How can Focusing help with relationships, problems?

Focusing is a unique process that works through the felt sense in the body. By attending to the whole of a complex situation, a vague felt sense opens into specificity, which has a life direction and purpose all its own. The results are direct, immediate and always in the direction of fuller life.

How does Focusing enable changes to happen?

Focusing offers a radical new approach to life. Practising Focusing develops a unique ability that enables you to discover a powerful resource within. Dr Eugene Gendlin discovered how to teach this ability, which he called ‘Focusing’. Once learnt, it is a way to not only face obstacles and resolve problems, it brings a deepening sense of personal possibilities, leading to a broadening and enriching of life and your relationships.

How does it do this?

Focusing helps you to create an optimal inner environment for holistic, natural change in any area of your life that needs attention. Creating relationships with the ‘felt sense’ in specific ways proved to be the key component of successful psychological change. People have often expressed how surprised they are by how gentle and yet very deep and powerful this work is. Gendlin discovered how to teach this ability, which he called ‘Focusing’. The changes that occur spontaneously and naturally come from deep within the person themselves and are always in the direction of greater aliveness.

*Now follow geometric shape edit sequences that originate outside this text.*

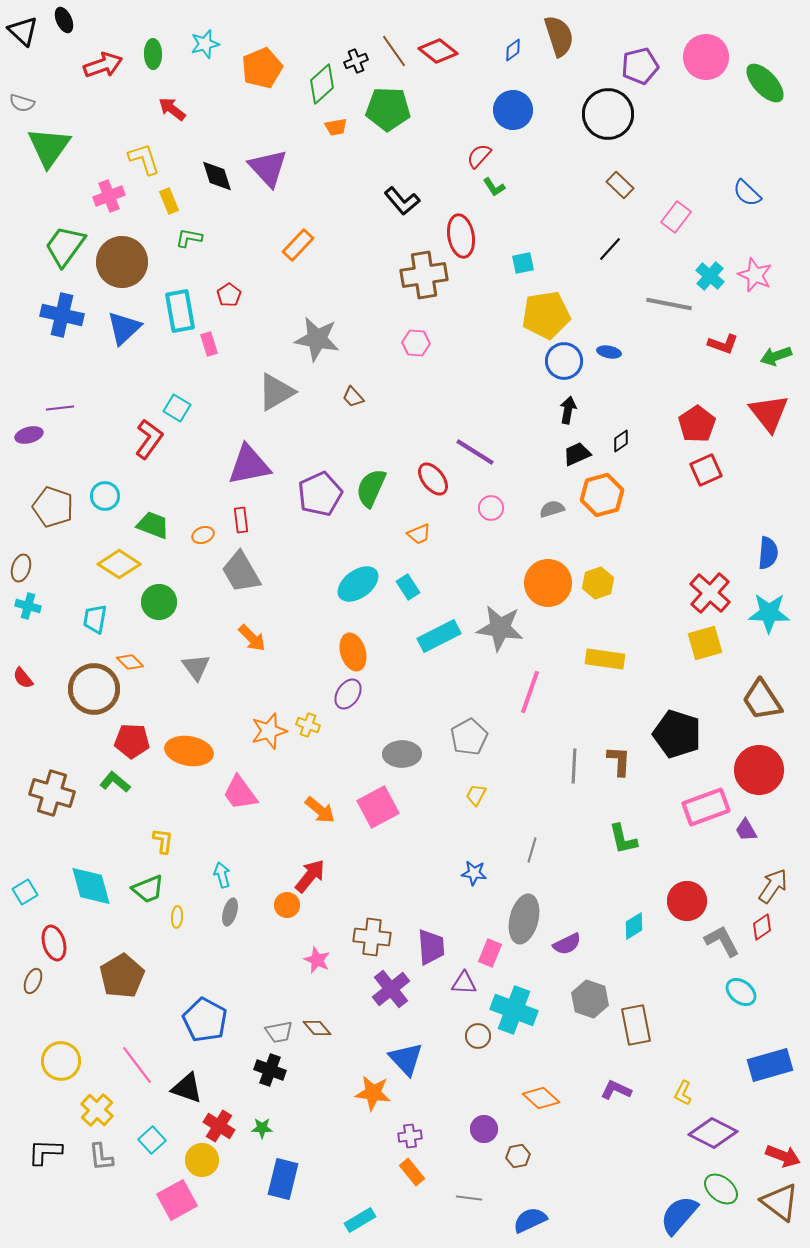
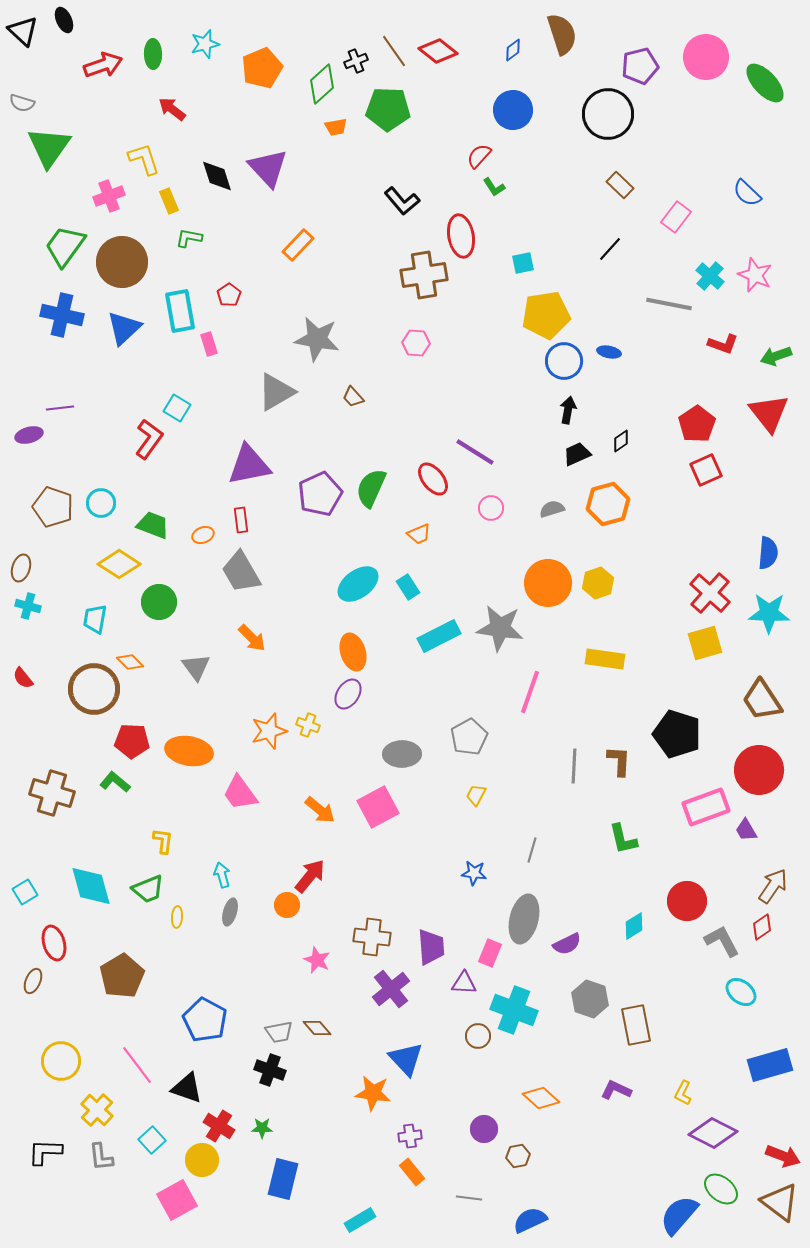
brown semicircle at (559, 36): moved 3 px right, 2 px up
orange hexagon at (602, 495): moved 6 px right, 9 px down
cyan circle at (105, 496): moved 4 px left, 7 px down
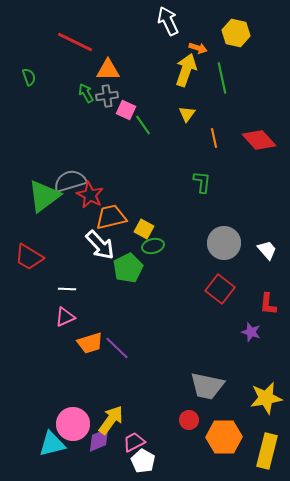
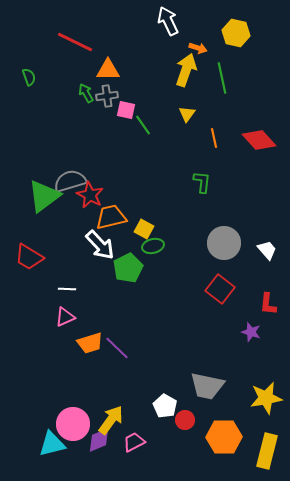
pink square at (126, 110): rotated 12 degrees counterclockwise
red circle at (189, 420): moved 4 px left
white pentagon at (143, 461): moved 22 px right, 55 px up
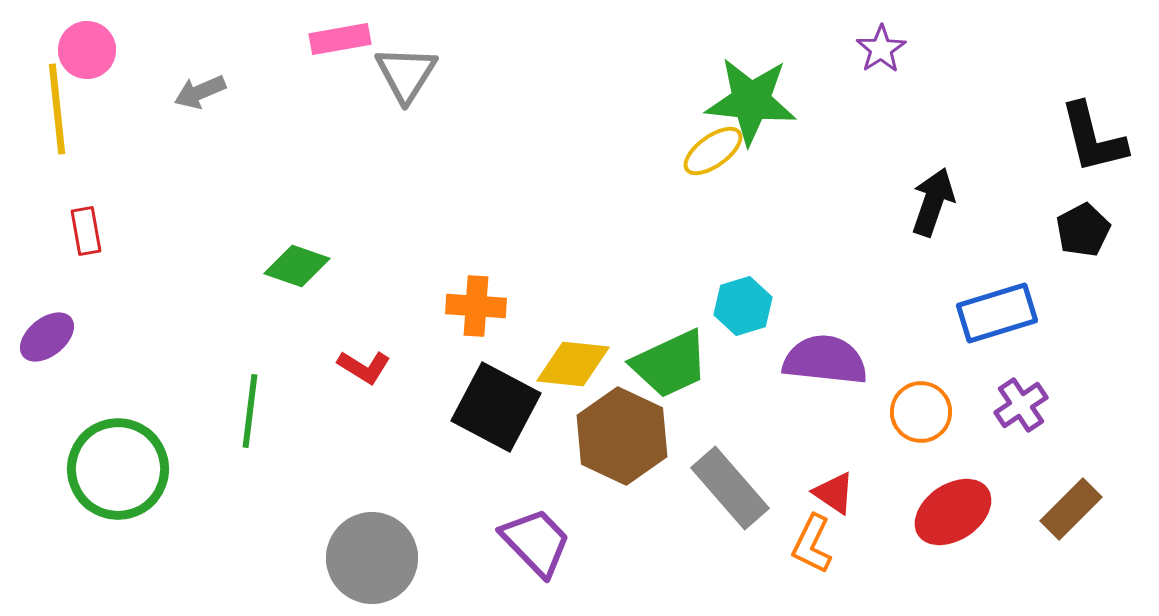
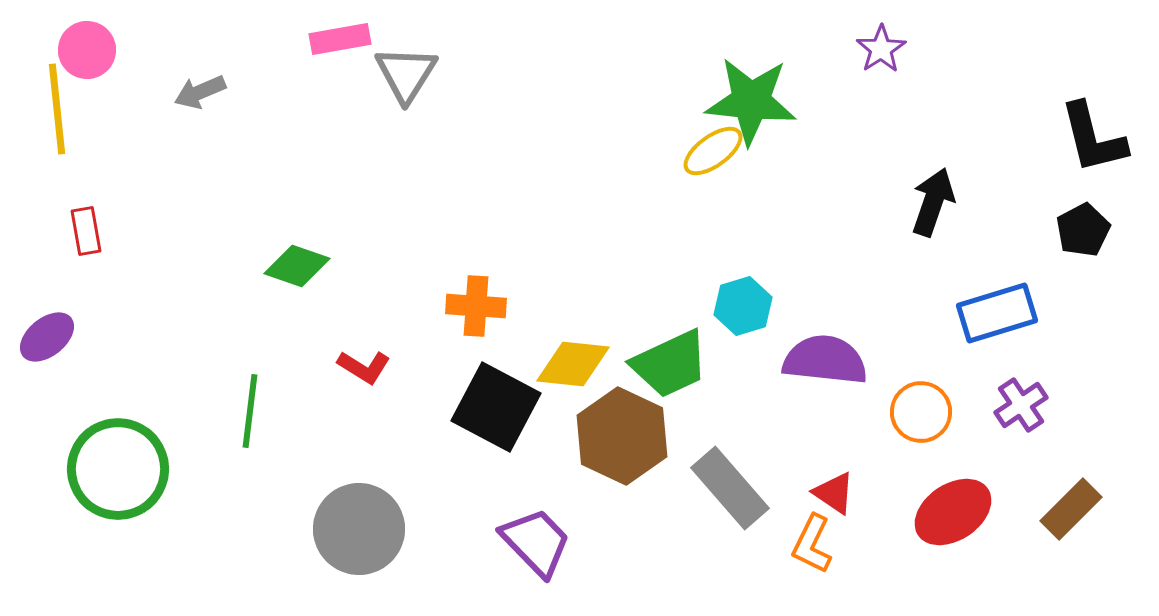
gray circle: moved 13 px left, 29 px up
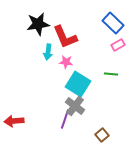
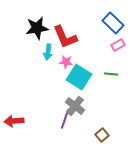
black star: moved 1 px left, 4 px down
cyan square: moved 1 px right, 7 px up
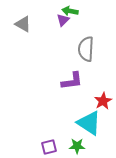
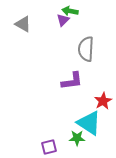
green star: moved 8 px up
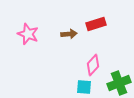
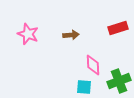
red rectangle: moved 22 px right, 4 px down
brown arrow: moved 2 px right, 1 px down
pink diamond: rotated 45 degrees counterclockwise
green cross: moved 2 px up
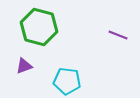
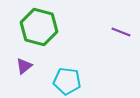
purple line: moved 3 px right, 3 px up
purple triangle: rotated 18 degrees counterclockwise
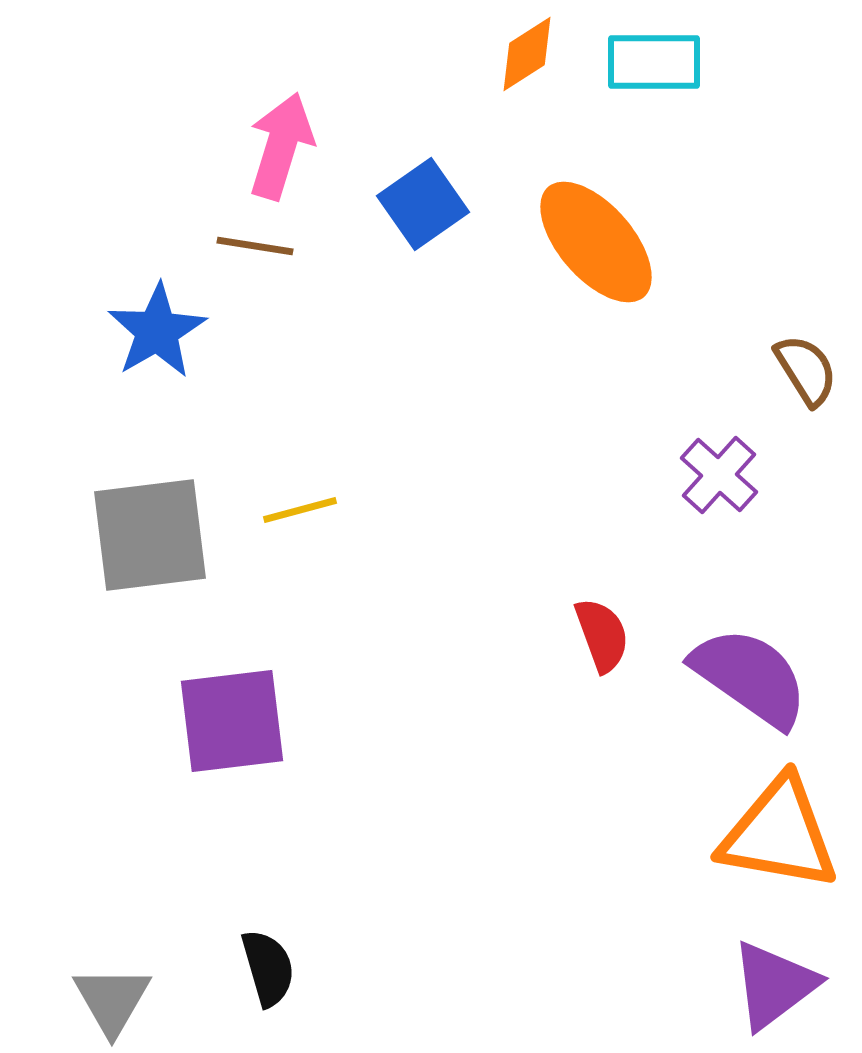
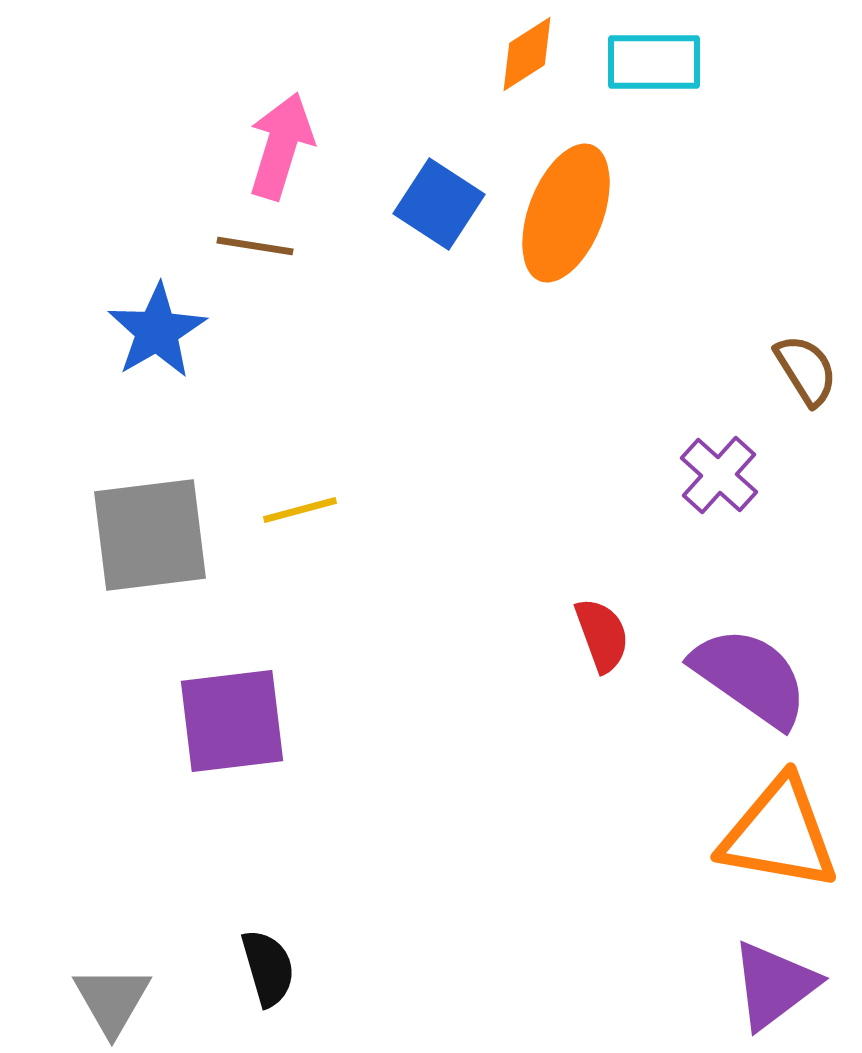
blue square: moved 16 px right; rotated 22 degrees counterclockwise
orange ellipse: moved 30 px left, 29 px up; rotated 62 degrees clockwise
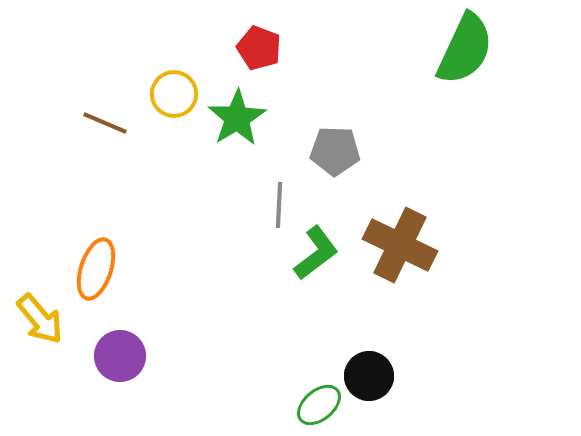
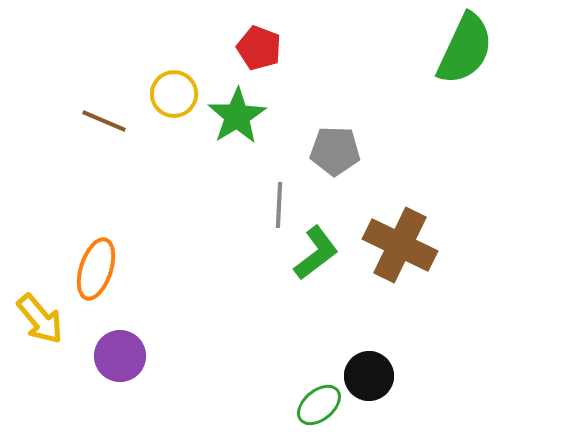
green star: moved 2 px up
brown line: moved 1 px left, 2 px up
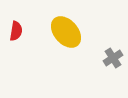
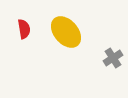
red semicircle: moved 8 px right, 2 px up; rotated 18 degrees counterclockwise
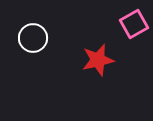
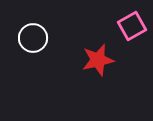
pink square: moved 2 px left, 2 px down
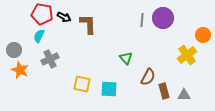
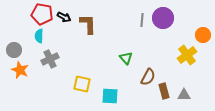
cyan semicircle: rotated 24 degrees counterclockwise
cyan square: moved 1 px right, 7 px down
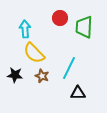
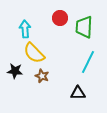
cyan line: moved 19 px right, 6 px up
black star: moved 4 px up
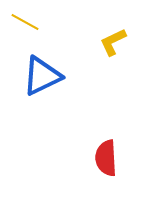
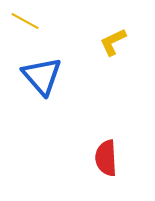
yellow line: moved 1 px up
blue triangle: rotated 45 degrees counterclockwise
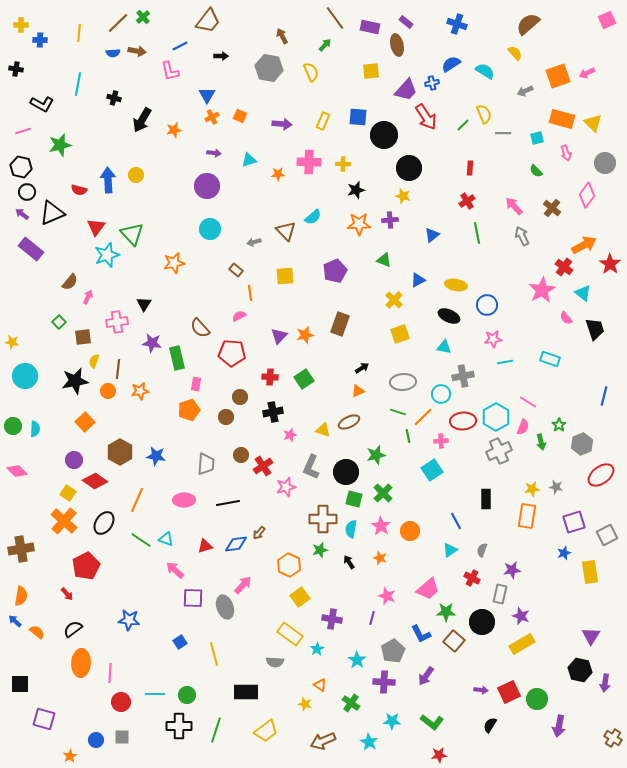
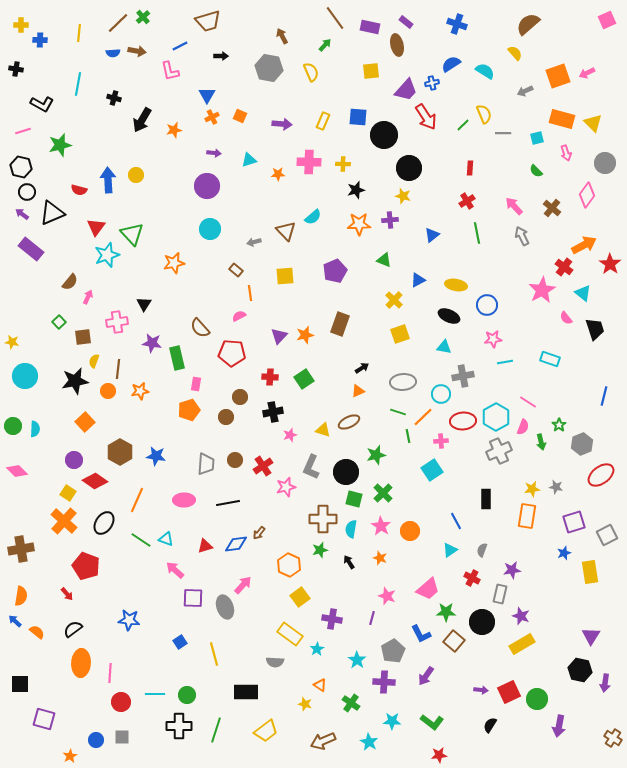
brown trapezoid at (208, 21): rotated 36 degrees clockwise
brown circle at (241, 455): moved 6 px left, 5 px down
red pentagon at (86, 566): rotated 24 degrees counterclockwise
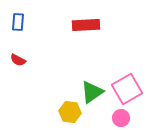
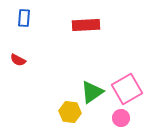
blue rectangle: moved 6 px right, 4 px up
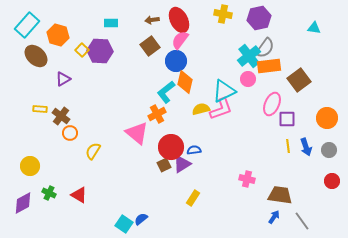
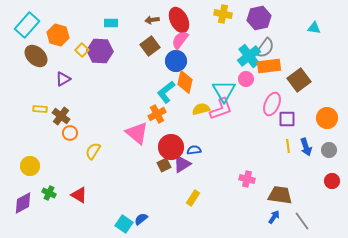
pink circle at (248, 79): moved 2 px left
cyan triangle at (224, 91): rotated 35 degrees counterclockwise
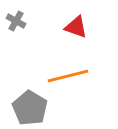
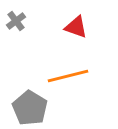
gray cross: rotated 24 degrees clockwise
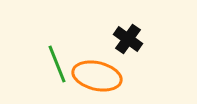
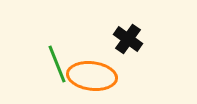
orange ellipse: moved 5 px left; rotated 6 degrees counterclockwise
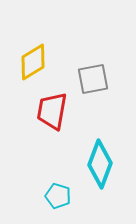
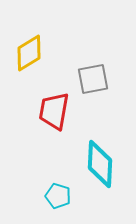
yellow diamond: moved 4 px left, 9 px up
red trapezoid: moved 2 px right
cyan diamond: rotated 18 degrees counterclockwise
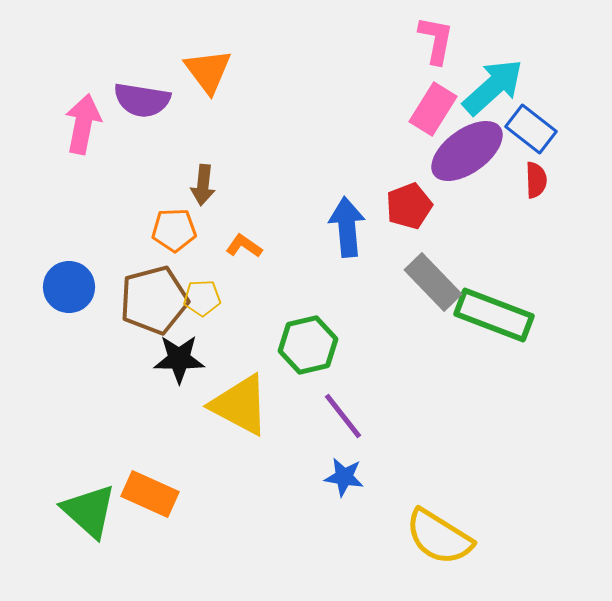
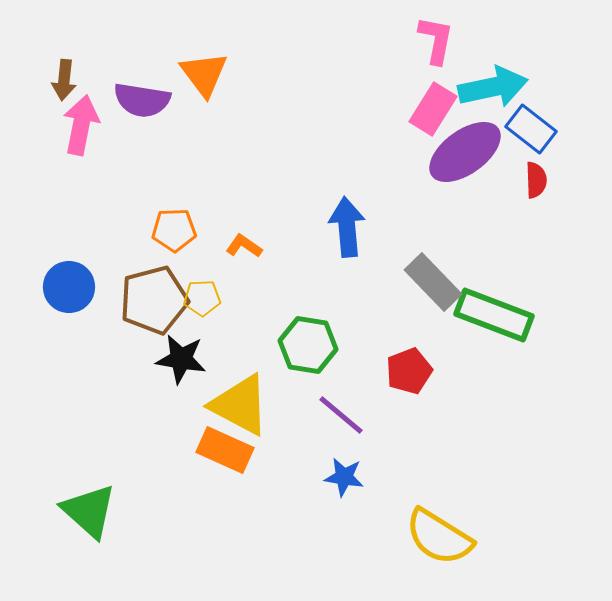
orange triangle: moved 4 px left, 3 px down
cyan arrow: rotated 30 degrees clockwise
pink arrow: moved 2 px left, 1 px down
purple ellipse: moved 2 px left, 1 px down
brown arrow: moved 139 px left, 105 px up
red pentagon: moved 165 px down
green hexagon: rotated 22 degrees clockwise
black star: moved 2 px right; rotated 9 degrees clockwise
purple line: moved 2 px left, 1 px up; rotated 12 degrees counterclockwise
orange rectangle: moved 75 px right, 44 px up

These changes are progressive, unmistakable and permanent.

From The Focusing Institute, New York:

Focusing is a process of paying attention to a bodily sense of a situation, problem, or creative project. Access to an at first unclear ‘bodily-sense-of’ can be taught, but is not yet widely known. It is more physical than feelings, and not merely body sensations, but the juncture where meanings are bodily felt. Creative change arises at this directly sensed edge of awareness, whether in thinking, psychotherapy, self-growth, art, or healing.

How was Focusing discovered?

Focusing was developed when Professor Eugene Gendlin of the University of Chicago worked with Carl Rogers in the 1950’s and ’60’s. He researched the question: ‘Why is psychotherapy helpful for some people, and not others?’ He and his colleagues studied tapes of hundreds of therapy sessions and made an important discovery, that successful therapy clients had a vague, hard to describe inner awareness; a bodily ‘felt sense’ about their problems.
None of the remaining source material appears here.